In a period of around 100 years, the Earth's orbital inclination increased to around 40 degrees, then decreased again. It then continued until its orbital inclination was around -40 degrees and then increased, spanning a time of 2 centuries per cycle, which i dubbed "Inclinatory Cycles". I tested other things too. With further tests I concluded that the Earth will always deviate from its base inclination by twice the giant's inclination on each cycle, and that the higher the mass and the closer the giant, the faster the cycle.
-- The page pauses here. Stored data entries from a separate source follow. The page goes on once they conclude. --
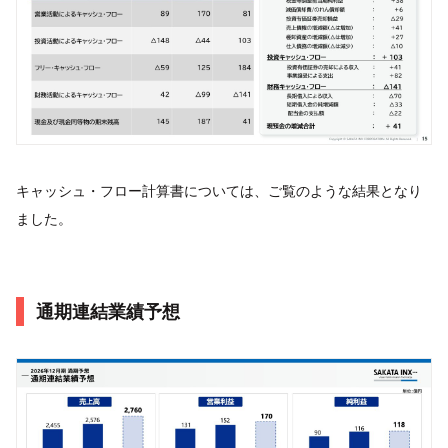
キャッシュ・フロー計算書については、ご覧のような結果となり
ました。
通期連結業績予想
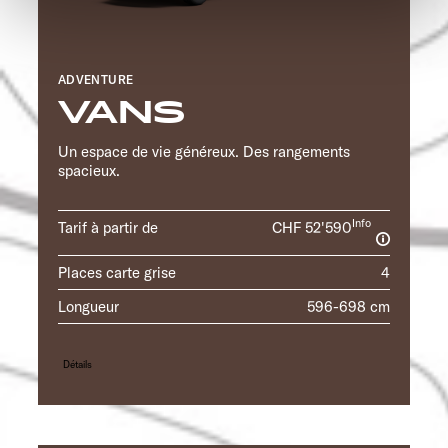
werden. Klicken Sie auf Ablehnen, werden nur die
notwendigen Cookies auf der Webseite gesetzt, die für
den störungsfreien Betrieb der Webseite und die
ADVENTURE
Ermöglichung der Seitennavigation erforderlich sind.
VANS
Un espace de vie généreux. Des rangements
spacieux.
Info
Tarif à partir de
CHF 52'590
Places carte grise
4
Longueur
596-698 cm
Détails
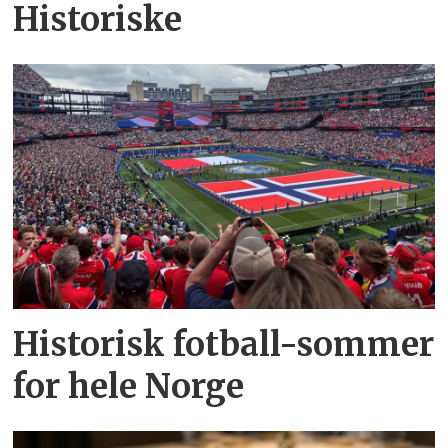
Historiske
Historisk fotball-sommer
for hele Norge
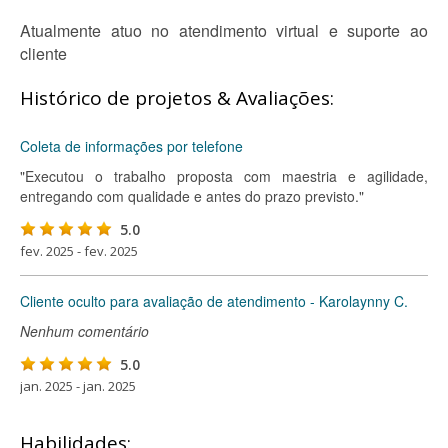
Atualmente atuo no atendimento virtual e suporte ao
cliente
Histórico de projetos & Avaliações:
Coleta de informações por telefone
"Executou o trabalho proposta com maestria e agilidade,
entregando com qualidade e antes do prazo previsto."
5.0
fev. 2025 - fev. 2025
Cliente oculto para avaliação de atendimento - Karolaynny C.
Nenhum comentário
5.0
jan. 2025 - jan. 2025
Habilidades:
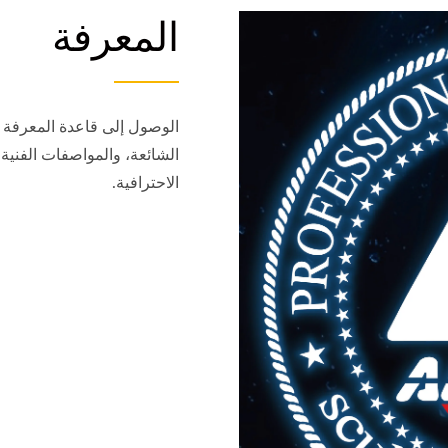
المعرفة
الشائعة، والمواصفات الفنية،
الاحترافية.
So, I was wondering if these "Inclinatory cycles" could be used in seasonbuilding. After all, more extreme inclinations lead to more extreme seasons. I can imagine an intelligent species realizing that for half a century, the seasons get more extreme, with hotter summers and colder winters. and for the other half, they get less extreme. Seasonal floods in rivers from the melting poles during an extreme summer could be the telltale marking, and this could be used for agricultural purposes. Now, my question is: Is this setup with a highly inclined gas giant even possible, and what would be the ramifications it would have on agriculture?